The letter I never expected arrived in my first year of college. It was delivered to my dorm. Under the door. There was no return address, but the handwriting was mine. I hadn't set up address forwarding with the post office, so I didn't know how it found me. I only asked, "How is our sister doing?" followed by instructions to send the response to a PO box and label to deliver it seven years ago. Figuring it was an elaborate prank from my roommate, I simply wrote on a piece of paper, "Sister is good. I killed her, cut off her face and started wearing it and imitating her voice wherever I went. People love it." I addressed it to the PO box and brought it personally to the post office. I thought it was funny, now that my disgusting parents weren't behind it. I had no reason to suspect that this could cause me trouble later on, and I didn't get another letter until a few months ago.
The handwriting was mine. No return address. "DELIVER IN 7 YEARS" was stamped on the front. My reply had been taken as a command, in both poetic abstraction and in the most literal, visceral sense possible. There were photos included: a ghastly slideshow of my evil sister, decapitated and sewn back up, limbs reversed and showing signs of deterioration around the stitchings, along with a final Polaroid of me wearing her face. Frightened, I called my sister immediately. She answered, so I quickly called her a faggot and hung up. This was just an unbelievable Photoshop job. I typed in large font, "What the fuck is wrong with you? Don't contact me again or I'll call the police" and I printed that message, and then I sent it to the same PO box.

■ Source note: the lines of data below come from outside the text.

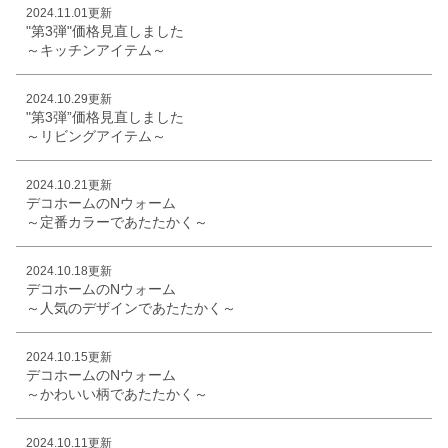
2024.11.01更新
"第3弾"価格見直しました
～キッチンアイテム～
2024.10.29更新
"第3弾”価格見直しました
～リビングアイテム～
2024.10.21更新
デコホームのNウォーム
～定番カラーであたたかく～
2024.10.18更新
デコホームのNウォーム
～人気のデザインであたたかく～
2024.10.15更新
デコホームのNウォーム
～かわいい柄であたたかく～
2024.10.11更新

Six weeks ago, another letter came. This time, I was mocking me for having failed to dispatch of my horrible sister, that I'd killed her in another life and supplanted her role in the family. I'd graduated high school early and gotten into a good pre-law program on a scholarship and scored a crucial internship at a Chicago firm. I became the lawyer she'd always dreamed of being herself; I took her life and I lived it exactly how she would have, and every day it gets me off like no drug in the world. I get to be superior, just like her; entitled and proud and presiding as queen amidst the chaos. I was shallow, derisive, and venomous. All the things that tormented me in my youth, I had appropriated to create my own permanent, enlightened narcissism.
Every day since I've received a minimum of three letters from me, seven years ago. All of them ridicule my weakness, my diligence and diplomacy. All of them promise my destruction, and I assure me that there is a way to breach the thin barrier between my selves and that there would be no stopping me. I include pictures of buildings in our town being demolished, which I can simultaneously visit because they're still there for me, and I think he means them to serve as proof that we, in fact, occupy two different worlds. Sometimes the envelopes have hair and fingernails in them. More recently, he's been predicting shootings in the city to demonstrate his growing awareness of our side. I live in two universes, and I from one am trying to kill me in the other.
I've written a series of letters asking for help and advice, but this time with the instruction, "DELIVER IN 7 YEARS". I await a reply.